Fol Chen + Baths – Mercury Lounge – August 3rd
It’s kind of odd to go to an indoor show that starts when the sun is still up, but the Mercury Lounge’s back room makes you lose your sense of time. The opener of the early show was the one-man electro-pop act Baths, which is the project of 21-year-old Will Wiesenfeld. “Hi. Whoa! Sorry to scare you!” Wiesenfeld said as his voice suddenly broke through the soft chatter. “Hi New York. It’s very sweaty here. I’m not used to it, but it’s cool… I’m going to start playing music.”
Will Wiesenfeld of Baths (Photo Philip van Hirtum)
Baths consists of a laptop, a mixer, and vocals. Wiesenfeld projects the kind of lovable (but somewhat awkward) intensity you might expect from the ‘hero’ of a Judd Apatow movie. Though his work required him to be at arms length from the mass of knobs, dials, and buttons, he didn’t let that stop him from some serious upper body dancing, and his energy was contagious.
After playing a handful of songs, Wiesenfeld began to talk over the concluding notes of a song. “This is going…” He stopped, and switched off the reverb. “This is going to be my last song. Stay tuned. Fol Chen is next… Oh!” he exclaimed, momentarily switching off his music. “And I’m Baths. B-A-T-H-S,” he said excitedly, almost as an after thought.

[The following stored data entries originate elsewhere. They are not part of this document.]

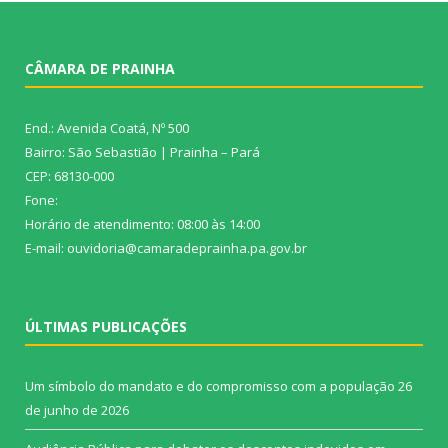
CÂMARA DE PRAINHA
End.: Avenida Coatá, Nº 500
Bairro: São Sebastião | Prainha – Pará
CEP: 68130-000
Fone:
Horário de atendimento: 08:00 às 14:00
E-mail: ouvidoria@camaradeprainha.pa.gov.br
ÚLTIMAS PUBLICAÇÕES
Um símbolo do mandato e do compromisso com a população
26
de junho de 2026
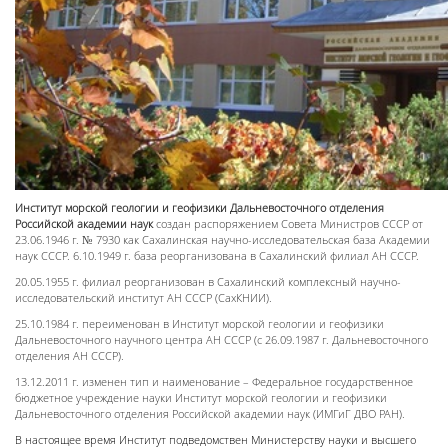
Институт морской геологии и геофизики Дальневосточного отделения
Российской академии наук
создан распоряжением Совета Министров СССР от
23.06.1946 г. № 7930 как Сахалинская научно-исследовательская база Академии
наук СССР. 6.10.1949 г. база реорганизована в Сахалинский филиал АН СССР.
20.05.1955 г. филиал реорганизован в Сахалинский комплексный научно-
исследовательский институт АН СССР (СахКНИИ).
25.10.1984 г. переименован в Институт морской геологии и геофизики
Дальневосточного научного центра АН СССР (с 26.09.1987 г. Дальневосточного
отделения АН СССР).
13.12.2011 г. изменен тип и наименование – Федеральное государственное
бюджетное учреждение науки Институт морской геологии и геофизики
Дальневосточного отделения Российской академии наук (ИМГиГ ДВО РАН).
В настоящее время Институт подведомствен Министерству науки и высшего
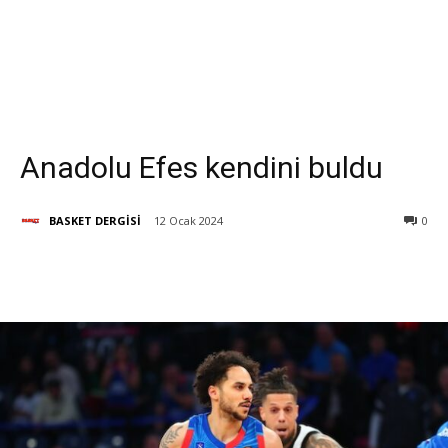
Anadolu Efes kendini buldu
BASKET DERGİSİ
12 Ocak 2024
0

When Fol Chen singer/guitarist Samuel Bing walked on stage in his bright red shirt and pants combo, the crowd snickered a little. But when the remaining four members of Fol Chen joined him – each wearing the same outfit (save Sinosa Loa, the sole female member who wore black tights to match the shiny black buttons of her red shirt), the reaction changed to something akin to amusement. “Matching outfits? Yes!” said one audience member toward the front of the room. Maybe I was just influenced by the White Stripes-like aesthetics, but the instrumental interludes seemed reminiscent of a tasteful soundtrack to an old sci-fi movie – playful, but definitely eerie as well.

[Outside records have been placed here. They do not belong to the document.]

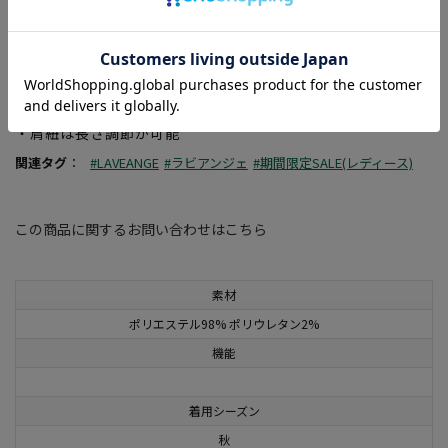
・シーズン問わず使えるデニム生地
＜ 仕様の特徴 ＞
・高めのウエスト切替でスタイルアップ効果も期待
・裾にむかって広がるフレアシルエットと裾の切りっぱなしデ
ザインもポイント
・肩紐は長さ調節が可能
関連タグ
：
#LAVEANGE
#ラビアンジェ
#期間限定SALE(レディース)
この商品に関するお問い合わせはこちら
素材
ポリエステル98% ポリウレタン2%
機能
着用シーズン
秋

- Fol Chen, wearing different matching outfits (Photo Bruno Lestrade)
In the studio, a significant portion of Fol Chen’s music consists of samples, but their music translates well to a live setting. Their sheer weirdness mixes irresistibly with their alluring vocals, irrepressible beats, and 80s-tinged keyboard riffs. The frenzied drumming propelled the music and threatened to transform Fol Chen into a hypnotic martian marching band of sorts. (The brief addition of a trumpet for one of their songs only reinforced the image.) Everyone but the drummer – who was working up a real sweat – contributed backing vocals, but even he approached the mic for one song near the end of the set. Fol Chen was also joined on stage by vocalist Kárin Tatoyan whose cover of “In Ruins” appears on the band’s EP by the same name.
During the song “The Idiot,” back-up singer (and recent New York-transplant) Patrick-Ian sang, “Everyone here thinks it’s a joke,” which seemed to be an interesting tag line for the evening given the borderline cult-like and somewhat ridiculous matching outfits, but joke or no joke, their music is worth a listen.